Recommendations for Practitioners Link to heading
- Use Multiple, Diverse Annotators: Aim for ≥ 5 raters with balanced demographic backgrounds; compute consensus scores with robust statistics (e.g., median rather than mean).
- Combine Subjective and Objective Measures: Where feasible, supplement scales with spectrophotometric melanin indices or calibrated imaging devices.
- Standardize Image Capture: Control lighting, camera settings, and facial pose; record metadata to adjust for systematic regional effects.
- Report Uncertainty: Include confidence intervals for inter‑rater metrics and disclose the annotator‑patient disagreement magnitude.
- Document Annotation Protocols: Publish detailed guidelines (e.g., visual analog references, calibration exercises) so that future studies can replicate or improve upon them.
Limitations of Our Study Link to heading
- Sample size & demographics: Only 90 patients, predominantly White and male; results may not generalize to broader populations.
- No objective melanin reference: We relied solely on subjective scales; future work should incorporate spectrophotometry.
- Single‑institution setting: All images came from a VA hospital; lighting and environmental factors may differ elsewhere.

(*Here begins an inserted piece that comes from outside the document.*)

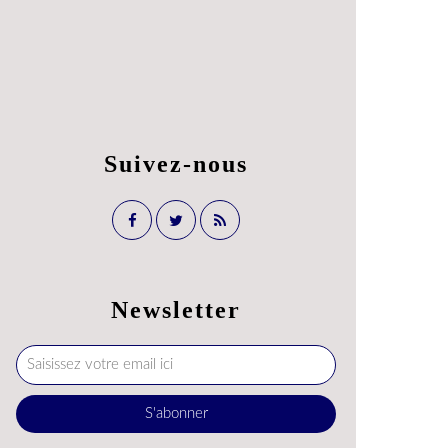
Suivez-nous
Newsletter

Closing Thoughts Link to heading
Subjective skin‑tone scales, despite their ubiquity, are insufficient as the sole fairness metric for medical AI. Their moderate inter‑rater reliability and systematic bias relative to self‑reports can mask—or even create—apparent disparities. By embracing richer annotation pipelines, objective pigment measurements, and transparent reporting, we can move toward truly equitable health‑technology deployments.